Dwight would lead parties into Boston “to drink in the symphonies, and then walk back
the whole way, seven miles at night, and unconscious of fatigue, carrying home with
them a new good genius, beautiful and strong, to help them through the next day’s
labors,” according to George William Curtis, who became famous as a writer, public
speaker, and government reformer. Curtis was a teenager at Brook Farm, and formed
a lifelong friendship with Dwight. In later life Curtis recalled those walks, the
radicals descending into moral peril for spiritual sustenance like musical Dantes:

As the last sounds died away, the group of Brook Farmers, who had ventured from the
Arcadia of co-operation into the Gehenna of competition, gathered up their unsoiled
garments and departed. Out of the city, along the bare Tremont road, through green
Roxbury and bowery Jamaica Plain, into the deeper and lonelier country, they trudged
on, chatting and laughing and singing, sharing the enthusiasm of Dwight, and unconsciously
taught by him that the evening had been greater than they knew.
14

If Wagner’s brand of nationalist mysticism might be characterized as Hegelianism without
socialism, the American energies that produced Brook Farm were socialism without Hegelianism,
or at least without the Young Hegelians’ ambitious fabric-of-history scope.
The Dial
extolled Brook Farm’s back-to-the-land ethos (“The lowing of cattle is the natural
bass to the melody of human voices”) but reserved the benefits for a certain breed
of the intellectually aspirant: “Minds incapable of refinement will not be attracted
into this association. It is
an Ideal Community, and only to the ideally inclined will it be attractive.”
15

The commune would, indeed, evolve in response to idealized programs rather than practical
concerns. The first shift was toward Fourierism, named for Charles Fourier, a French
socialist who came up with a scheme for remaking society that was equal parts far-seeing
tolerance and numerological eccentricity. He proposed reorganizing human society into
communities called phalanxes, each with an ideal population of 1,620—a number Fourier
arrived at by categorizing twelve kinds of human passions, which could combine into
810 types of human character, which he then multiplied by two (male and female). Each
community would be centered around a phalanstery, a large multipurpose building for
which Fourier helpfully provided a detailed architectural layout.

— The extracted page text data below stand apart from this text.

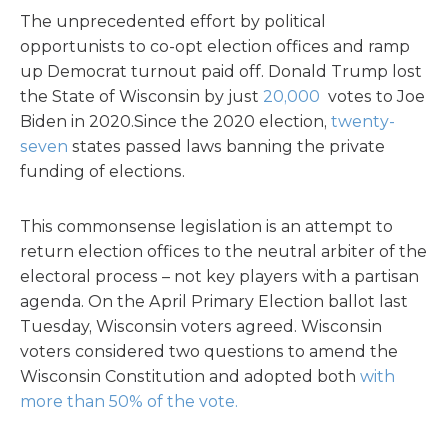
The unprecedented effort by political
opportunists to co-opt election offices and ramp
up Democrat turnout paid off. Donald Trump lost
the State of Wisconsin by just
20,000
votes to Joe
Biden in 2020.Since the 2020 election,
twenty-
seven
states passed laws banning the private
funding of elections.
This commonsense legislation is an attempt to
return election offices to the neutral arbiter of the
electoral process – not key players with a partisan
agenda. On the April Primary Election ballot last
Tuesday, Wisconsin voters agreed. Wisconsin
voters considered two questions to amend the
Wisconsin Constitution and adopted both
with
more than 50% of the vote.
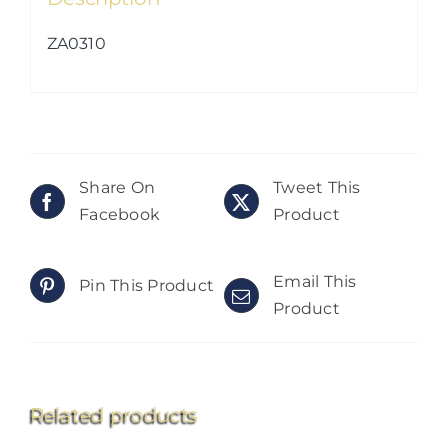
ZA0310
Share On
Tweet This
Facebook
Product
Email This
Pin This Product
Product
Related products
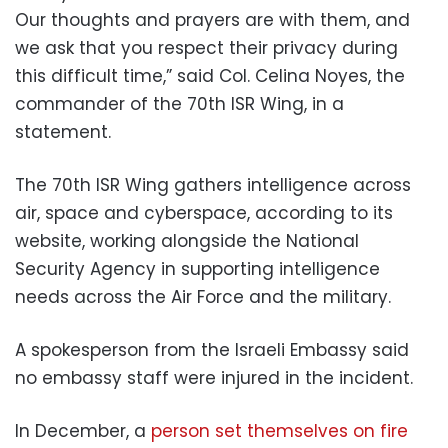
Our thoughts and prayers are with them, and
we ask that you respect their privacy during
this difficult time,” said Col. Celina Noyes, the
commander of the 70th ISR Wing, in a
statement.
The 70th ISR Wing gathers intelligence across
air, space and cyberspace, according to its
website, working alongside the National
Security Agency in supporting intelligence
needs across the Air Force and the military.
A spokesperson from the Israeli Embassy said
no embassy staff were injured in the incident.
In December, a
person set themselves on fire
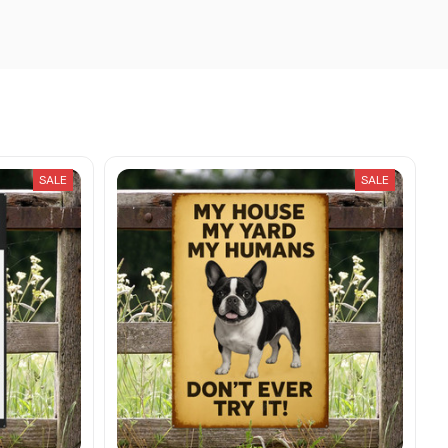
SALE
SALE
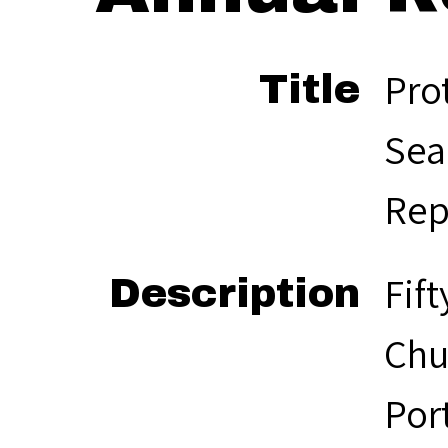
Pro
Title
Sea
Rep
Fif
Description
Chu
Por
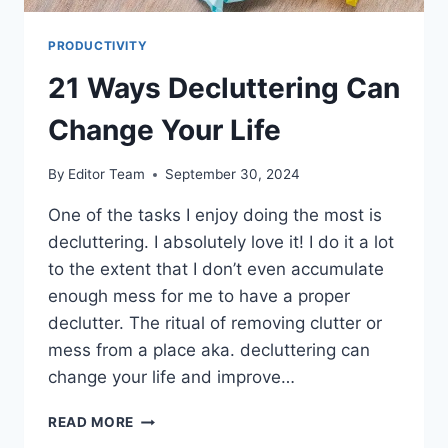
PRODUCTIVITY
21 Ways Decluttering Can
Change Your Life
By
Editor Team
September 30, 2024
One of the tasks I enjoy doing the most is
decluttering. I absolutely love it! I do it a lot
to the extent that I don’t even accumulate
enough mess for me to have a proper
declutter. The ritual of removing clutter or
mess from a place aka. decluttering can
change your life and improve…
21
READ MORE
WAYS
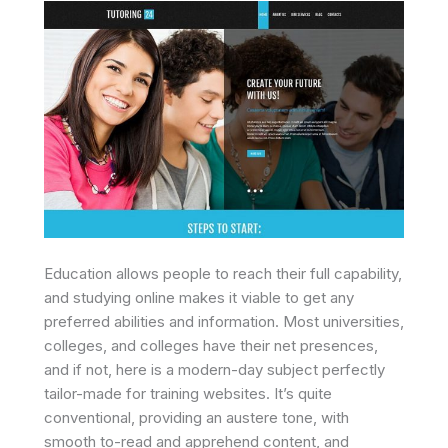
Education allows people to reach their full capability,
and studying online makes it viable to get any
preferred abilities and information. Most universities,
colleges, and colleges have their net presences,
and if not, here is a modern-day subject perfectly
tailor-made for training websites. It’s quite
conventional, providing an austere tone, with
smooth to-read and apprehend content, and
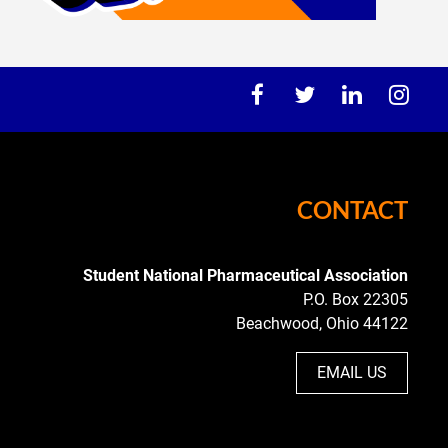
CONTACT
Student National
Pharmaceutical Association
P.O. Box 22305
Beachwood, Ohio 44122
EMAIL US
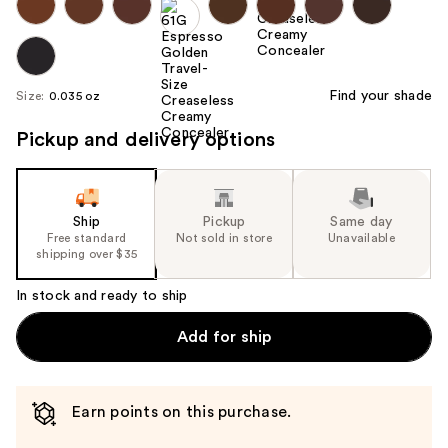
Find your shade
Size:
0.035 oz
Pickup and delivery options
Ship
Pickup
Same day
Free standard
Not sold in store
Unavailable
shipping over $35
In stock and ready to ship
Add for ship
Earn points on this purchase.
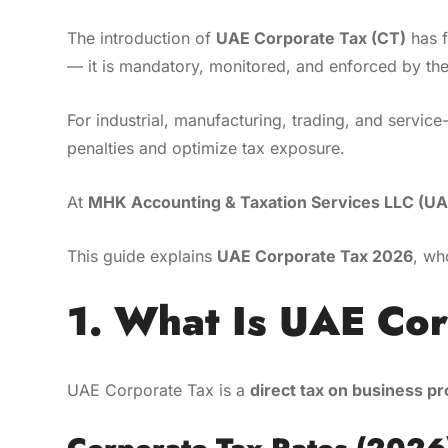
The introduction of
UAE Corporate Tax (CT)
has f
— it is mandatory, monitored, and enforced by th
For industrial, manufacturing, trading, and servi
penalties and optimize tax exposure.
At
MHK Accounting & Taxation Services LLC (UA
This guide explains
UAE Corporate Tax 2026
, wh
1. What Is UAE Co
UAE Corporate Tax is a
direct tax on business pr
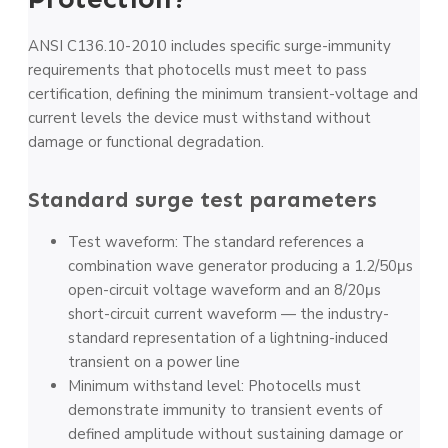
ANSI C136.10-2010 includes specific surge-immunity
requirements that photocells must meet to pass
certification, defining the minimum transient-voltage and
current levels the device must withstand without
damage or functional degradation.
Standard surge test parameters
Test waveform: The standard references a
combination wave generator producing a 1.2/50μs
open-circuit voltage waveform and an 8/20μs
short-circuit current waveform — the industry-
standard representation of a lightning-induced
transient on a power line
Minimum withstand level: Photocells must
demonstrate immunity to transient events of
defined amplitude without sustaining damage or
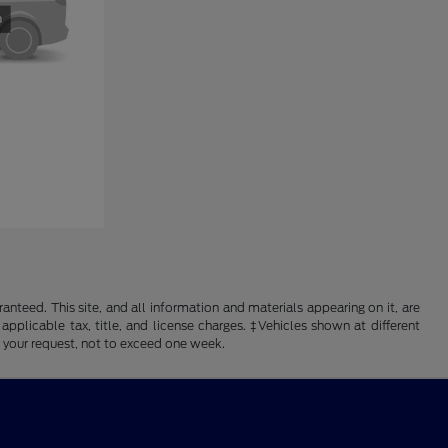
nteed. This site, and all information and materials appearing on it, are
 applicable tax, title, and license charges. ‡Vehicles shown at different
f your request, not to exceed one week.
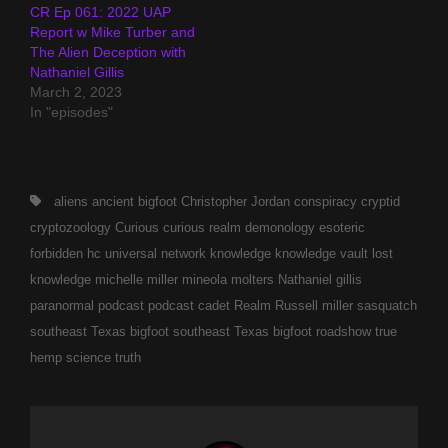
CR Ep 061: 2022 UAP
Report w Mike Turber and
The Alien Deception with
Nathaniel Gillis
March 2, 2023
In "episodes"
Tags,
aliens
ancient
bigfoot
Christopher Jordan
conspiracy
cryptid
cryptozoology
Curious
curious realm
demonology
esoteric
forbidden
hc universal network
knowledge
knowledge vault
lost
knowledge
michelle miller
mineola
molters
Nathaniel gillis
paranormal
podcast
podcast cadet
Realm
Russell miller
sasquatch
southeast Texas bigfoot
southeast Texas bigfoot roadshow
true
hemp science
truth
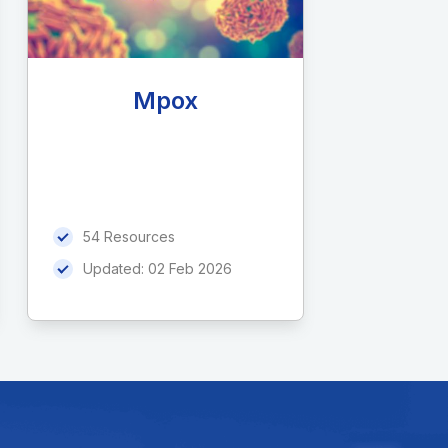
Mpox
54 Resources
Updated:
02 Feb 2026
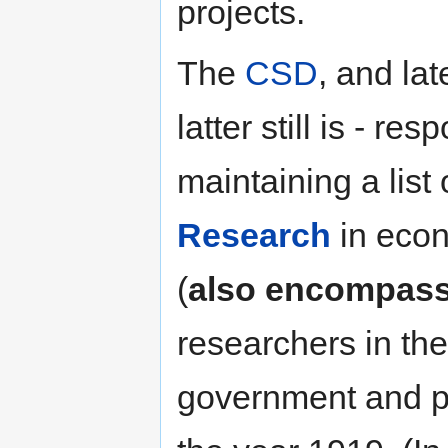
projects.
The
CSD
, and lat
latter still is - r
maintaining a list
Research
in econ
(
also encompassi
researchers in th
government and pri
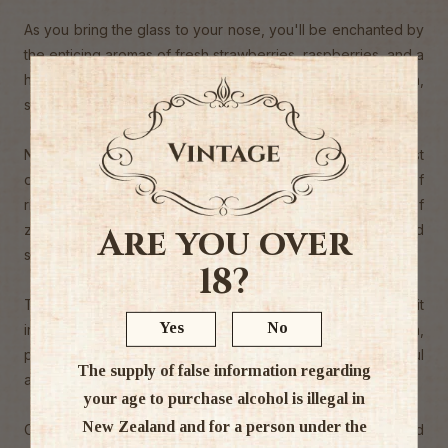
As you bring the glass to your nose, you'll be enchanted by
the enticing aromas of fresh strawberries, raspberries, and a
hint of citrus. It's like walking through a blooming garden,
surrounded by the sweet scents of nature.
Now, onto the taste! Each sip of Cloudbreak Rosé is a burst
of fruity goodness. You'll experience the vibrant flavors of
ripe strawberries and juicy watermelon, with a touch of
zesty citrus. It's like enjoying a basket of freshly picked
Are you over
summer fruits.
18?
The wine has a crisp and refreshing acidity, making it
Yes
No
incredibly easy to drink. It's perfect for sipping on its own,
pairing with light salads, seafood, or even as a delightful
The supply of false information regarding
aperitif.
your age to purchase alcohol is illegal in
New Zealand and for a person under the
Cloudbreak Rose is a true testament to the artistry and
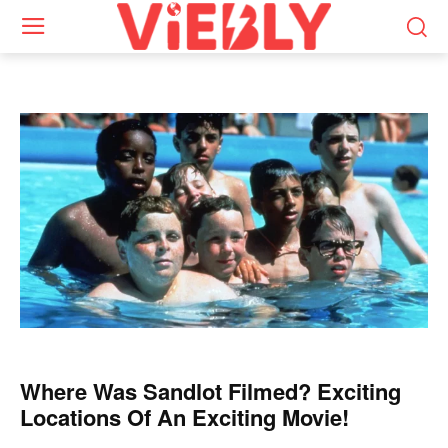
Where Was Sandlot Filmed? Exciting
Locations Of An Exciting Movie!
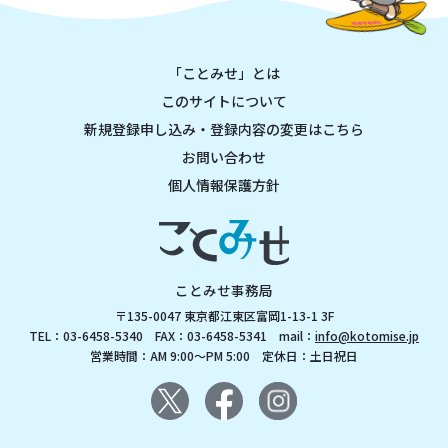
「ことみせ」とは
このサイトについて
新規登録申し込み・登録内容の変更はこちら
お問い合わせ
個人情報保護方針
ことみせ事務局
〒135-0047 東京都江東区富岡1-13-1 3F
TEL：03-6458-5340 FAX：03-6458-5341 mail：
info@kotomise.jp
営業時間：AM 9:00～PM 5:00 定休日：土日祝日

At his most outlandish, Fourier displayed an imagination worthy of science fiction.
He assigned personalities to the heavenly bodies: the moon, for example, was a dead
mummy that would eventually give way to five living replacements. At its peak, society
would reach a stage of Harmony, at which time, Fourier infamously insisted, the oceans
would turn to lemonade. Friedrich Engels recommended Fourier, despite his ignorance
of Hegelian theory, as a tonic against the tendency of Hegelianism toward arrogant
solemnity. “If it has to be,” Engels wrote, “I shall prefer to believe with the cheerful
Fourier in all these stories rather than in the realm of the absolute spirit, where
there is no lemonade at all.”
16

Fourier’s ideas were brought to America by his student Alfred Brisbane, who soft-pedaled
Fourier’s more extravagant fancies; still, enough remained, especially the obsessive
streams of impossibly precise numbers, to make even Brisbane’s watered-down Fourierism
off-the-wall by modern mainstream standards. And yet some of the leading minds of
the day—such as New York writer, publisher, and activist Horace Greeley and, in turn,
Ripley,
Dwight, and others in the Transcendentalist circle—became, for a time, dedicated Fourierists.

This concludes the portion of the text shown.